(LISTED ENTRIES)

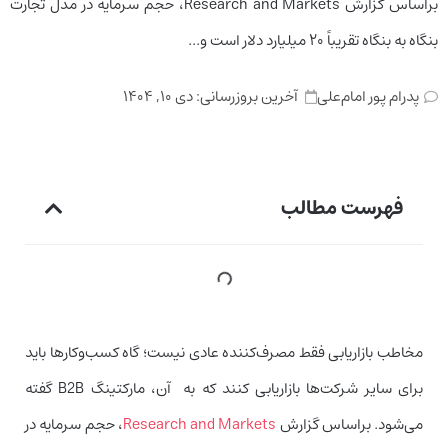
براساس گزارش Research and Markets، حجم سرمایه در مدل تجارت
بنگاه به بنگاه تقریباً ۲۰ میلیارد دلار است و...
آخرین بروزرسانی:
دی ۱۰, ۱۴۰۴
پدرام پور امام‌علی
فهرست مطالب
مخاطب بازاریابی فقط مصرف‌کننده عادی نیست؛ گاه کسب‌وکارها باید
برای سایر شرکت‌ها بازاریابی کنند که به آن، مارکتینگ B2B گفته
می‌شود. براساس گزارش
Research and Markets
، حجم سرمایه در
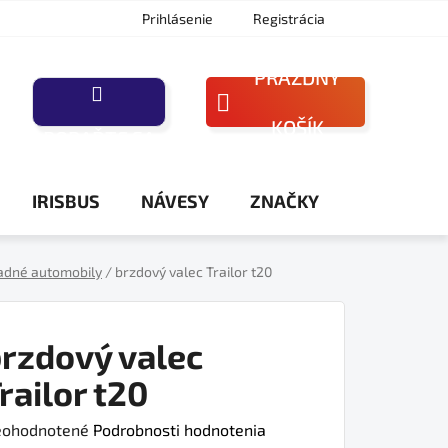
Prihlásenie
Registrácia
PRÁZDNY
NÁKUPNÝ
KOŠÍK
PORAĎTE SA
KOŠÍK
IRISBUS
NÁVESY
ZNAČKY
adné automobily
/
brzdový valec Trailor t20
rzdový valec
railor t20
iemerné
ohodnotené
Podrobnosti hodnotenia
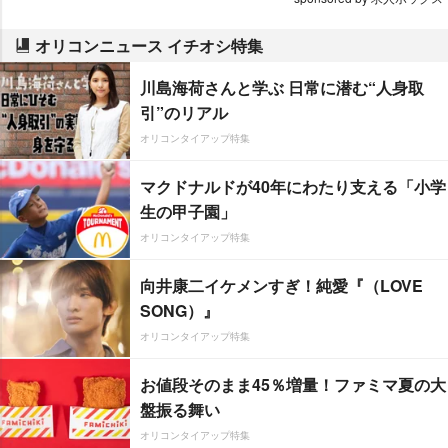
オリコンニュース イチオシ特集
川島海荷さんと学ぶ 日常に潜む“人身取
引”のリアル
オリコンタイアップ特集
マクドナルドが40年にわたり支える「小学
生の甲子園」
オリコンタイアップ特集
向井康二イケメンすぎ！純愛『（LOVE
SONG）』
オリコンタイアップ特集
お値段そのまま45％増量！ファミマ夏の大
盤振る舞い
オリコンタイアップ特集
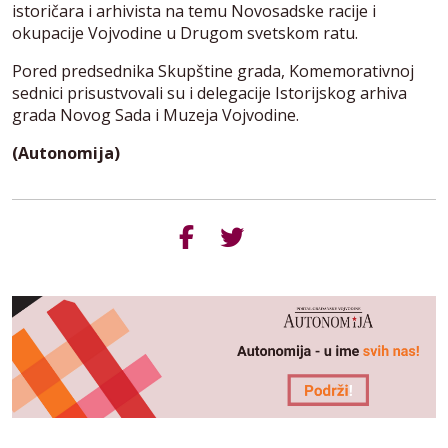
istoričara i arhivista na temu Novosadske racije i
okupacije Vojvodine u Drugom svetskom ratu.
Pored predsednika Skupštine grada, Komemorativnoj
sednici prisustvovali su i delegacije Istorijskog arhiva
grada Novog Sada i Muzeja Vojvodine.
(Autonomija)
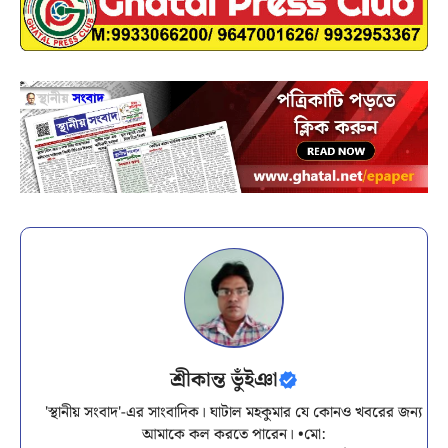
শ্রীকান্ত ভুঁইঞা
'স্থানীয় সংবাদ'-এর সাংবাদিক। ঘাটাল মহকুমার যে কোনও খবরের জন্য
আমাকে কল করতে পারেন। •মো:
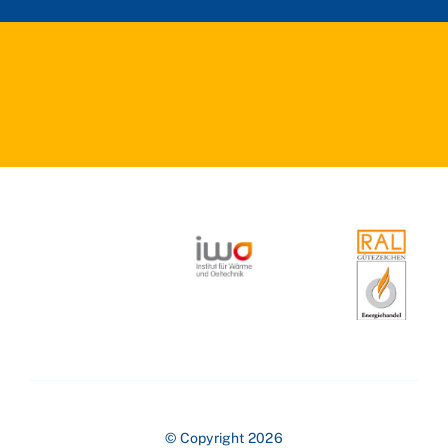
© Copyright 2026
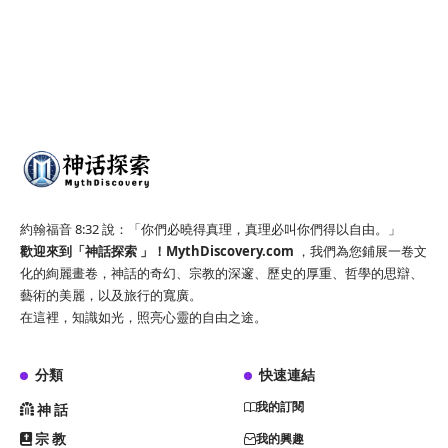
約翰福音 8:32 說：「你們必曉得真理，真理必叫你們得以自由。」
歡迎來到「神話探索 」！
MythDiscovery.com
，我們為您鋪展一卷文
化的絢麗畫卷，神話的奇幻、宗教的深邃、歷史的厚重、哲學的思辯、
藝術的美麗，以及旅行的寬廣。
在這裡，知識如光，照亮心靈的自由之途。
分類
快速連結
我的訂閱
神話
宗教
我的興趣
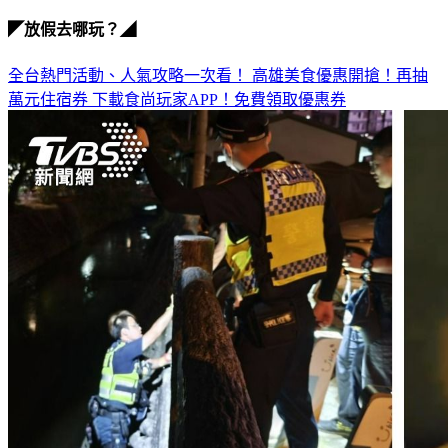
不雅畫面
◤放假去哪玩？◢
全台熱門活動、人氣攻略一次看！
高雄美食優惠開搶！再抽
萬元住宿券
下載食尚玩家APP！免費領取優惠券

(End LISTED ENTRIES)

_WORK TO COMPLETE_
All lines above with "بازاریابی" in them should be returned.

_ANSWER TO THE PROBLEM_
مخاطب بازاریابی فقط مصرف‌کننده عادی نیست؛ گاه کسب‌وکارها باید
برای سایر شرکت‌ها بازاریابی کنند که به آن، مارکتینگ B2B گفته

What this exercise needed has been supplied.